== EXTRACTED INFORMATION ==

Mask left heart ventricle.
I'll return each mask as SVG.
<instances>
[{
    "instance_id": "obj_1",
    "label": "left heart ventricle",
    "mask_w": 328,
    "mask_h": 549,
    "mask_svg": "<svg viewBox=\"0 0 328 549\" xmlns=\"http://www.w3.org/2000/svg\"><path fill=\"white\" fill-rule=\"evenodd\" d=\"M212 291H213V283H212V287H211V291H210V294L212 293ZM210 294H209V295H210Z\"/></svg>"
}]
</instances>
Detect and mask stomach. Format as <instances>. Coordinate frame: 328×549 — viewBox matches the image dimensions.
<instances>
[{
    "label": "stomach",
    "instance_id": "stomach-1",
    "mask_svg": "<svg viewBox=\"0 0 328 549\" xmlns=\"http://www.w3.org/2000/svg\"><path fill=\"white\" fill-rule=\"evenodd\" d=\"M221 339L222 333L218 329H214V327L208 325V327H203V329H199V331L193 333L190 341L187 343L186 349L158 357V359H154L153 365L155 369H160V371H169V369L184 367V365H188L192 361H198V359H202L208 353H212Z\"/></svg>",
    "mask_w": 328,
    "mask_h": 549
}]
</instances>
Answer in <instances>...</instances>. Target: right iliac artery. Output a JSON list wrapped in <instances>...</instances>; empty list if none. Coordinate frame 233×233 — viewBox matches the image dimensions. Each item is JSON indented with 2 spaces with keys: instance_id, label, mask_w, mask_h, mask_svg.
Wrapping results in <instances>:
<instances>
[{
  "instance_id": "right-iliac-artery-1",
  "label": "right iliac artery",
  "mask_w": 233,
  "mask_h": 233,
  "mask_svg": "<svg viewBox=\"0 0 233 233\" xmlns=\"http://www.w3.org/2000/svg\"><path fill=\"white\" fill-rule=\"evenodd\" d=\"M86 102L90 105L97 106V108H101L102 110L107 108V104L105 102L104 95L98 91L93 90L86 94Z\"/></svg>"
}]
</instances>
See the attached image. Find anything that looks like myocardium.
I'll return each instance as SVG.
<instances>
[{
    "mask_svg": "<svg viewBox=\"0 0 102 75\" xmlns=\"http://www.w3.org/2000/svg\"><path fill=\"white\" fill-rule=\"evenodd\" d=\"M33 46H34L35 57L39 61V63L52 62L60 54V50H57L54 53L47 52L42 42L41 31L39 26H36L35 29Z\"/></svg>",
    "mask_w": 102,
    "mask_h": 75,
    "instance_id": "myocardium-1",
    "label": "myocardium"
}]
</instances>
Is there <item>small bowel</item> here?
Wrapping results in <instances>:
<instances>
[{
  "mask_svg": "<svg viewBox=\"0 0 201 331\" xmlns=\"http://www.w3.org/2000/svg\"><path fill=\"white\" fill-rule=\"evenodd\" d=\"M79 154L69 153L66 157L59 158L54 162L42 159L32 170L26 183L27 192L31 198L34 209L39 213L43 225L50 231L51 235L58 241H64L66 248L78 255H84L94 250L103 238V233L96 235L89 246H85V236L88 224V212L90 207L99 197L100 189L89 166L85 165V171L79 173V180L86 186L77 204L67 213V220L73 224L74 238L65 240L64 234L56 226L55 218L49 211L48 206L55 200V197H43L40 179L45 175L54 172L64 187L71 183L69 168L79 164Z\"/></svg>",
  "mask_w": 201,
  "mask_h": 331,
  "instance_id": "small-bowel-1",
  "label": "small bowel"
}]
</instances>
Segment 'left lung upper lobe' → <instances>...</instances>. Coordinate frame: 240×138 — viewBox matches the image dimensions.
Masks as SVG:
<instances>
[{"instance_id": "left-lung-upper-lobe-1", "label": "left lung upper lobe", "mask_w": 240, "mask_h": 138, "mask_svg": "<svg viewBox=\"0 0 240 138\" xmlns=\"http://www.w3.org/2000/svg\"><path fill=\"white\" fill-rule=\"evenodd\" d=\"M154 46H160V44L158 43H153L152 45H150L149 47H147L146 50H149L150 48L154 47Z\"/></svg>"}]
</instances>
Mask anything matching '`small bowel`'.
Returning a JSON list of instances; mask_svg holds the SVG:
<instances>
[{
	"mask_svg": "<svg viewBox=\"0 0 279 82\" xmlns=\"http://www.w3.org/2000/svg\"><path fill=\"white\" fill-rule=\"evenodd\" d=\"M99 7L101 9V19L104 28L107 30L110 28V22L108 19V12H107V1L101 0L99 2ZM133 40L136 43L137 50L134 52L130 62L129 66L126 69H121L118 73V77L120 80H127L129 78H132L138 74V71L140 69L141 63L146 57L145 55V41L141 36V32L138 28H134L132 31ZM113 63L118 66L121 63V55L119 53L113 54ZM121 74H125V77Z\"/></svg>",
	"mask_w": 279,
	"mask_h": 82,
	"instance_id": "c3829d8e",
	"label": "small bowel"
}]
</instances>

===

AIM OF THE EXERCISE
Repeat the material above exactly and in full.

REPLY TO THE TASK
Mask left heart ventricle.
I'll return each mask as SVG.
<instances>
[{
    "instance_id": "obj_1",
    "label": "left heart ventricle",
    "mask_w": 328,
    "mask_h": 549,
    "mask_svg": "<svg viewBox=\"0 0 328 549\" xmlns=\"http://www.w3.org/2000/svg\"><path fill=\"white\" fill-rule=\"evenodd\" d=\"M212 291H213V283H212V287H211V291H210V294L212 293ZM210 294H209V295H210Z\"/></svg>"
}]
</instances>
Detect and mask stomach. Format as <instances>. Coordinate frame: 328×549 — viewBox matches the image dimensions.
<instances>
[{
    "label": "stomach",
    "instance_id": "stomach-1",
    "mask_svg": "<svg viewBox=\"0 0 328 549\" xmlns=\"http://www.w3.org/2000/svg\"><path fill=\"white\" fill-rule=\"evenodd\" d=\"M221 339L222 333L218 329H214V327L208 325V327H203V329H199V331L193 333L190 341L187 343L186 349L158 357V359H154L153 365L155 369H160V371H169V369L184 367V365H188L192 361H198V359H202L208 353H212Z\"/></svg>",
    "mask_w": 328,
    "mask_h": 549
}]
</instances>
Answer in <instances>...</instances>. Target: right iliac artery. Output a JSON list wrapped in <instances>...</instances>; empty list if none. Coordinate frame 233×233 — viewBox matches the image dimensions. Each item is JSON indented with 2 spaces with keys: instance_id, label, mask_w, mask_h, mask_svg.
Wrapping results in <instances>:
<instances>
[{
  "instance_id": "right-iliac-artery-1",
  "label": "right iliac artery",
  "mask_w": 233,
  "mask_h": 233,
  "mask_svg": "<svg viewBox=\"0 0 233 233\" xmlns=\"http://www.w3.org/2000/svg\"><path fill=\"white\" fill-rule=\"evenodd\" d=\"M86 102L90 105L97 106V108H101L102 110L107 108V104L105 102L104 95L98 91L93 90L86 94Z\"/></svg>"
}]
</instances>
See the attached image. Find anything that looks like myocardium.
I'll return each instance as SVG.
<instances>
[{
    "mask_svg": "<svg viewBox=\"0 0 102 75\" xmlns=\"http://www.w3.org/2000/svg\"><path fill=\"white\" fill-rule=\"evenodd\" d=\"M33 46H34L35 57L39 61V63L52 62L60 54V50H57L54 53L47 52L42 42L41 31L39 26H36L35 29Z\"/></svg>",
    "mask_w": 102,
    "mask_h": 75,
    "instance_id": "myocardium-1",
    "label": "myocardium"
}]
</instances>
Is there <item>small bowel</item> here?
Wrapping results in <instances>:
<instances>
[{
  "mask_svg": "<svg viewBox=\"0 0 201 331\" xmlns=\"http://www.w3.org/2000/svg\"><path fill=\"white\" fill-rule=\"evenodd\" d=\"M79 154L69 153L66 157L59 158L54 162L42 159L32 170L26 183L27 192L31 198L34 209L39 213L43 225L50 231L51 235L58 241H64L66 248L78 255H84L94 250L103 238V233L96 235L89 246H85V236L88 224V212L90 207L99 197L100 189L89 166L85 165V171L79 173V180L86 186L77 204L67 213V220L73 224L74 238L65 240L64 234L56 226L55 218L49 211L48 206L55 200V197H43L40 179L45 175L54 172L64 187L71 183L69 168L79 164Z\"/></svg>",
  "mask_w": 201,
  "mask_h": 331,
  "instance_id": "small-bowel-1",
  "label": "small bowel"
}]
</instances>
Segment 'left lung upper lobe' → <instances>...</instances>. Coordinate frame: 240×138 — viewBox matches the image dimensions.
Masks as SVG:
<instances>
[{"instance_id": "left-lung-upper-lobe-1", "label": "left lung upper lobe", "mask_w": 240, "mask_h": 138, "mask_svg": "<svg viewBox=\"0 0 240 138\" xmlns=\"http://www.w3.org/2000/svg\"><path fill=\"white\" fill-rule=\"evenodd\" d=\"M154 46H160V44L158 43H153L152 45H150L149 47H147L146 50H149L150 48L154 47Z\"/></svg>"}]
</instances>
Mask anything matching '`small bowel`'.
Returning a JSON list of instances; mask_svg holds the SVG:
<instances>
[{
	"mask_svg": "<svg viewBox=\"0 0 279 82\" xmlns=\"http://www.w3.org/2000/svg\"><path fill=\"white\" fill-rule=\"evenodd\" d=\"M99 7L101 9V19L104 28L107 30L110 28V22L108 19V12H107V1L101 0L99 2ZM133 40L136 43L137 50L134 52L130 62L129 66L126 69H121L118 73V77L120 80H127L129 78H132L138 74V71L140 69L141 63L146 57L145 55V41L141 36V32L138 28H134L132 31ZM113 63L118 66L121 63V55L119 53L113 54ZM121 74H125V77Z\"/></svg>",
	"mask_w": 279,
	"mask_h": 82,
	"instance_id": "c3829d8e",
	"label": "small bowel"
}]
</instances>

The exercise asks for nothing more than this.